DEAR HARRIETTE: I spoke to an old friend, who told me that one of his closest friends just died. He said that in the past year, he has lost most of his oldest friends and worries that he will be alone soon. He has a wife and a grown child, plus I am his friend, and he has other friends, too. But I understand what he means. Sometimes you can feel totally alone, even if you have people around. Feeling a sense of mortality when you start losing your friends is natural, I guess.
How can I let my friend know that I am there for him? Now that he is so sad, I want to make sure that he feels comforted by those of us who are still alive. What can I do or say? -- Helping a Friend
DEAR HELPING A FRIEND: Stay in close touch with your friend.
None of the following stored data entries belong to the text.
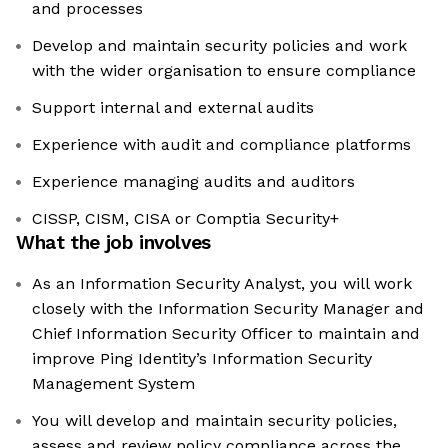
and processes
Develop and maintain security policies and work
with the wider organisation to ensure compliance
Support internal and external audits
Experience with audit and compliance platforms
Experience managing audits and auditors
CISSP, CISM, CISA or Comptia Security+
What the job involves
As an Information Security Analyst, you will work
closely with the Information Security Manager and
Chief Information Security Officer to maintain and
improve Ping Identity’s Information Security
Management System
You will develop and maintain security policies,
assess and review policy compliance across the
Tell him directly how much you love him and care about him. Tell him you share his sadness at the loss of his good friend. Assure him that he is not alone -- you are present, along with other close friends. Over the next few weeks and months, call him regularly and invite him to meet for coffee or drinks. Text him to check on him. As time goes by, check in with him. By establishing a new rhythm with your friend, you can help him to feel better and strengthen your bond.
I did this with one of my dear friends when her husband died. We went from speaking intermittently to speaking on the phone almost every weekday morning until she died several years later. She was sad, and I think our communications helped ease her pain.